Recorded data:

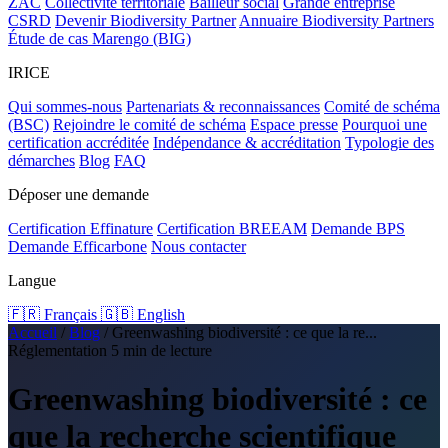
ZAC
Collectivité territoriale
Bailleur social
Grande entreprise
CSRD
Devenir Biodiversity Partner
Annuaire Biodiversity Partners
Étude de cas Marengo (BIG)
IRICE
Qui sommes-nous
Partenariats & reconnaissances
Comité de schéma
(BSC)
Rejoindre le comité de schéma
Espace presse
Pourquoi une
certification accréditée
Indépendance & accréditation
Typologie des
démarches
Blog
FAQ
Déposer une demande
Certification Effinature
Certification BREEAM
Demande BPS
Demande Efficarbone
Nous contacter
Langue
🇫🇷 Français
🇬🇧 English
Accueil
/
Blog
/
Greenwashing biodiversité : ce que la re...
Réglementation
5 min de lecture
Greenwashing biodiversité : ce
que la recherche scientifique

**ACTION ITEM**
The result should be a precise copy of all the entries, free of pictures.

**RESPONSE BELOW**
ZAC
Collectivité territoriale
Bailleur social
Grande entreprise
CSRD
Devenir Biodiversity Partner
Annuaire Biodiversity Partners
Étude de cas Marengo (BIG)
IRICE
Qui sommes-nous
Partenariats & reconnaissances
Comité de schéma
(BSC)
Rejoindre le comité de schéma
Espace presse
Pourquoi une
certification accréditée
Indépendance & accréditation
Typologie des
démarches
Blog
FAQ
Déposer une demande
Certification Effinature
Certification BREEAM
Demande BPS
Demande Efficarbone
Nous contacter
Langue
🇫🇷 Français
🇬🇧 English
Accueil
/
Blog
/
Greenwashing biodiversité : ce que la re...
Réglementation
5 min de lecture
Greenwashing biodiversité : ce
que la recherche scientifique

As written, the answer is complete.